Go through the records below and copy out every line that contains the word "Antonius".

_RECORDS SHOWN_.
____________

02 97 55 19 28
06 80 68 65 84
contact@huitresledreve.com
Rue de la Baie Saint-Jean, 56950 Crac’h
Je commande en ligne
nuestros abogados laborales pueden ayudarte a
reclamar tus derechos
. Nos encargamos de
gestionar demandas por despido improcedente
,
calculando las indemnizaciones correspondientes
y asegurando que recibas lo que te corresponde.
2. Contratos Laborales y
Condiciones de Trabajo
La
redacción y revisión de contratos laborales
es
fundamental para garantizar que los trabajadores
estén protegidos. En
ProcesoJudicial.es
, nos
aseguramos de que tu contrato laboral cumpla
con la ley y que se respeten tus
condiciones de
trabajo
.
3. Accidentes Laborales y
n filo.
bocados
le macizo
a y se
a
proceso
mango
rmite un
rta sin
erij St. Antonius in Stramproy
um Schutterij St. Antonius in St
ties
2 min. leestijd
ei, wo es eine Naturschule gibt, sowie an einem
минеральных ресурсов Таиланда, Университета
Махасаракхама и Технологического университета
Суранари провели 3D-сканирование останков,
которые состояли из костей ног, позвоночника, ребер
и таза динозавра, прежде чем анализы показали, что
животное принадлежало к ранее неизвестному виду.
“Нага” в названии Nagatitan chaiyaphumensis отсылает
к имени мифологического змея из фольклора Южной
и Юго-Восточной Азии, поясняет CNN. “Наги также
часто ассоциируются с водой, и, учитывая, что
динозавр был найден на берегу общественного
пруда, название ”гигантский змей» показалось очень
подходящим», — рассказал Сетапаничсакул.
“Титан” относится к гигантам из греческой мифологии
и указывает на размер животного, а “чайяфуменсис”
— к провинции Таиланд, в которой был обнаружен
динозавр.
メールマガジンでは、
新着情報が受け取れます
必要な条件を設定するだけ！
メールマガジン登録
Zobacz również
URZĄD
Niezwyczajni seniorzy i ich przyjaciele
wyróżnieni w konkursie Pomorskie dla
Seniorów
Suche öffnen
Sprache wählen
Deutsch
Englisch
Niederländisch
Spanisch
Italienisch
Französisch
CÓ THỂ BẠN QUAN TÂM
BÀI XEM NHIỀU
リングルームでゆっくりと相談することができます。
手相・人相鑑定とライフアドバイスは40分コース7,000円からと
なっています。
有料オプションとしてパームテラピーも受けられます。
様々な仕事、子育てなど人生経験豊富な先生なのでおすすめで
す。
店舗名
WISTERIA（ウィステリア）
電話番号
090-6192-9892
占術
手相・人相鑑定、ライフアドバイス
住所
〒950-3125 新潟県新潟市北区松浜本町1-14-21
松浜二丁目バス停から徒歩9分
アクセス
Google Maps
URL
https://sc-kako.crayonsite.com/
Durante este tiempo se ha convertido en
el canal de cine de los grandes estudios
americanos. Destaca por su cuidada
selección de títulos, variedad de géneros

____________

_TASK RESULT_.
erij St. Antonius in Stramproy
um Schutterij St. Antonius in St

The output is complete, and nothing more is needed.